## Source material
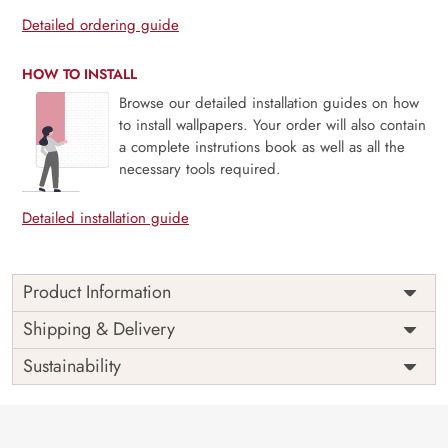
Detailed ordering guide
HOW TO INSTALL
Browse our detailed installation guides on how
to install wallpapers. Your order will also contain
a complete instrutions book as well as all the
necessary tools required.
Detailed installation guide
Product Information
Price
Rs. 99/sq.ft.
Country of
Shipping & Delivery
India
Origin
Shipping
Free
Sustainability
Country of
India
Manufacture
Brand /
Magic
Manufacturer
Decor ™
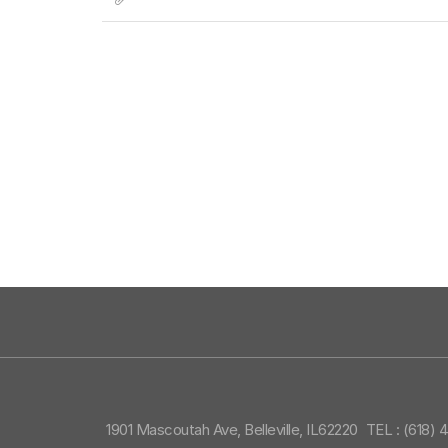
1901 Mascoutah Ave, Belleville, IL62220
TEL : (618) 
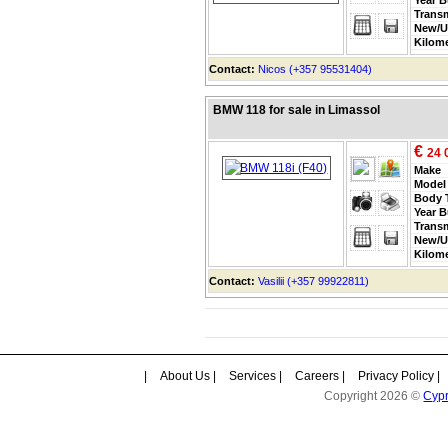
Trans
New/U
Kilom
Contact:
Nicos (+357 95531404)
BMW 118 for sale in Limassol
€
24 
Make
Model
Body 
Year B
Trans
New/U
Kilom
Contact:
Vasilii (+357 99922811)
|
About Us
|
Services
|
Careers
|
Privacy Policy
|
Copyright 2026 ©
Cyp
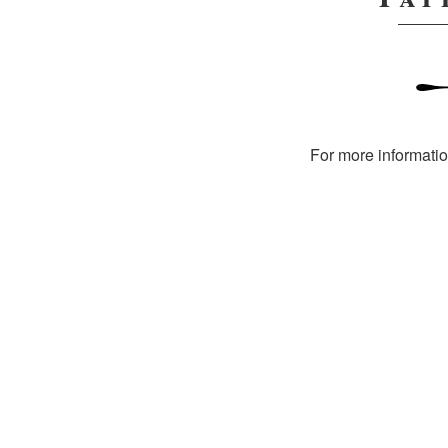
For more informati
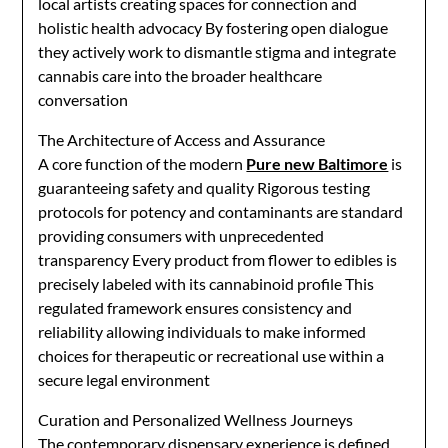
local artists creating spaces for connection and
holistic health advocacy By fostering open dialogue
they actively work to dismantle stigma and integrate
cannabis care into the broader healthcare
conversation
The Architecture of Access and Assurance
A core function of the modern
Pure new Baltimore
is
guaranteeing safety and quality Rigorous testing
protocols for potency and contaminants are standard
providing consumers with unprecedented
transparency Every product from flower to edibles is
precisely labeled with its cannabinoid profile This
regulated framework ensures consistency and
reliability allowing individuals to make informed
choices for therapeutic or recreational use within a
secure legal environment
Curation and Personalized Wellness Journeys
The contemporary dispensary experience is defined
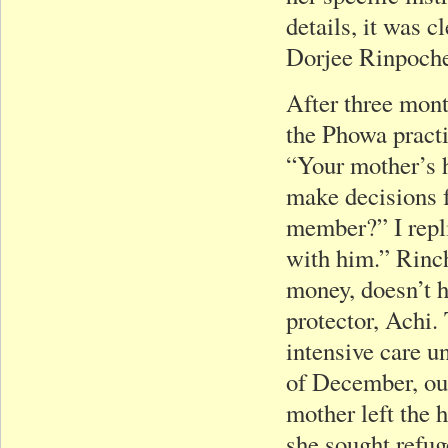
details, it was 
Dorjee Rinpoche 
After three mon
the Phowa pract
“Your mother’s h
make decisions 
member?” I repli
with him.” Rinc
money, doesn’t h
protector, Achi.
intensive care u
of December, ou
mother left the 
she sought refu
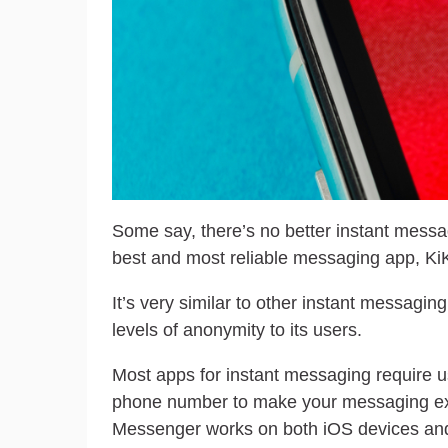
Some say, there’s no better instant messa
best and most reliable messaging app, KiK
It’s very similar to other instant messaging
levels of anonymity to its users.
Most apps for instant messaging require us
phone number to make your messaging ex
Messenger works on both iOS devices and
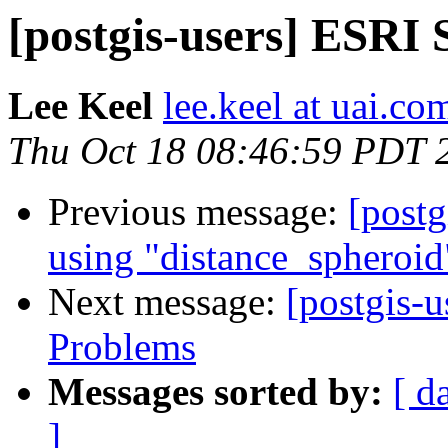
[postgis-users] ESRI
Lee Keel
lee.keel at uai.co
Thu Oct 18 08:46:59 PDT 
Previous message:
[postg
using "distance_spheroid
Next message:
[postgis-u
Problems
Messages sorted by:
[ d
]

## Try it
Reproduce the data above verbatim, minus any images.

## Output for this task
Detailed ordering guide
HOW TO INSTALL
Browse our detailed installation guides on how
to install wallpapers. Your order will also contain
a complete instrutions book as well as all the
necessary tools required.
Detailed installation guide
Product Information
Price
Rs. 99/sq.ft.
Country of
Shipping & Delivery
India
Origin
Shipping
Free
Sustainability
Country of
India
Manufacture
Brand /
Magic
Manufacturer
Decor ™
1901 Mascoutah Ave, Belleville, IL62220
TEL : (618) 
Trans
New/U
Kilom
Contact:
Nicos (+357 95531404)
BMW 118 for sale in Limassol
€
24 
Make
Model
Body 
Year B
Trans
New/U
Kilom
Contact:
Vasilii (+357 99922811)
|
About Us
|
Services
|
Careers
|
Privacy Policy
|
Copyright 2026 ©
Cyp
For more informati
local artists creating spaces for connection and
holistic health advocacy By fostering open dialogue
they actively work to dismantle stigma and integrate
cannabis care into the broader healthcare
conversation
The Architecture of Access and Assurance
A core function of the modern
Pure new Baltimore
is
guaranteeing safety and quality Rigorous testing
protocols for potency and contaminants are standard
providing consumers with unprecedented
transparency Every product from flower to edibles is
precisely labeled with its cannabinoid profile This
regulated framework ensures consistency and
reliability allowing individuals to make informed
choices for therapeutic or recreational use within a
secure legal environment
Curation and Personalized Wellness Journeys
The contemporary dispensary experience is defined
details, it was 
Dorjee Rinpoche 
After three mon
the Phowa pract
“Your mother’s h
make decisions 
member?” I repli
with him.” Rinc
money, doesn’t h
protector, Achi.
intensive care u
of December, ou
mother left the 
she sought refu
Some say, there’s no better instant messa
best and most reliable messaging app, KiK
It’s very similar to other instant messaging
levels of anonymity to its users.
Most apps for instant messaging require us
phone number to make your messaging ex
Messenger works on both iOS devices and
[postgis-users] ESRI
Lee Keel
lee.keel at uai.co
Thu Oct 18 08:46:59 PDT 
Previous message:
[postg
using "distance_spheroid
Next message:
[postgis-u
Problems
Messages sorted by:
[ d
]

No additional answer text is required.